*** Source material Section Begins ***

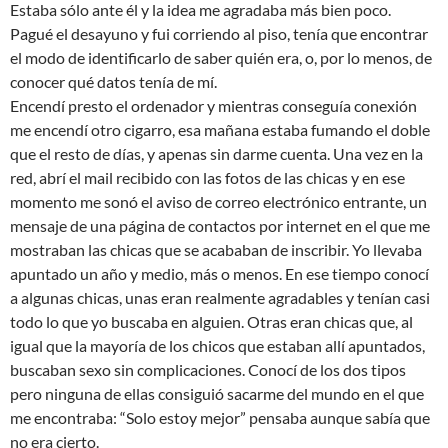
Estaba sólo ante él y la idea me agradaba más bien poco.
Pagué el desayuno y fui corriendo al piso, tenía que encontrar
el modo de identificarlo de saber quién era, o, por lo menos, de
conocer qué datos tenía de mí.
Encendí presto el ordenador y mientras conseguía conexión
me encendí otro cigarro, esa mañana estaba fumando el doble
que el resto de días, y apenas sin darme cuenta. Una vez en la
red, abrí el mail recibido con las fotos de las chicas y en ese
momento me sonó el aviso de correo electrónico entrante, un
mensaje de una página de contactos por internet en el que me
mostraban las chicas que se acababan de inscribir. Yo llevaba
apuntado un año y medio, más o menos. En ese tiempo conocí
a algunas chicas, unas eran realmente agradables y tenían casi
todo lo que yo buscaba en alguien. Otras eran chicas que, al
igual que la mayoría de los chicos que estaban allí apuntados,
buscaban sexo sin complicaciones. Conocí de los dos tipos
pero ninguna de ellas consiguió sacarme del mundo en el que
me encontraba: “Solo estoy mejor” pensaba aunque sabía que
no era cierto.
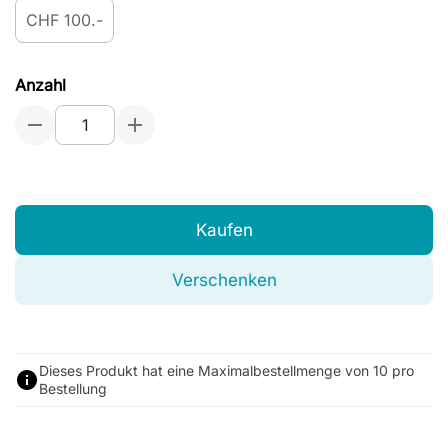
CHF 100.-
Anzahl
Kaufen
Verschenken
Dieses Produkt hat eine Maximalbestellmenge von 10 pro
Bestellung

*** Source material Section Ends ***

● Exercise
Check each line of the records for the string "menos" and copy those that have it.

● Result of this exercise
el modo de identificarlo de saber quién era, o, por lo menos, de
apuntado un año y medio, más o menos. En ese tiempo conocí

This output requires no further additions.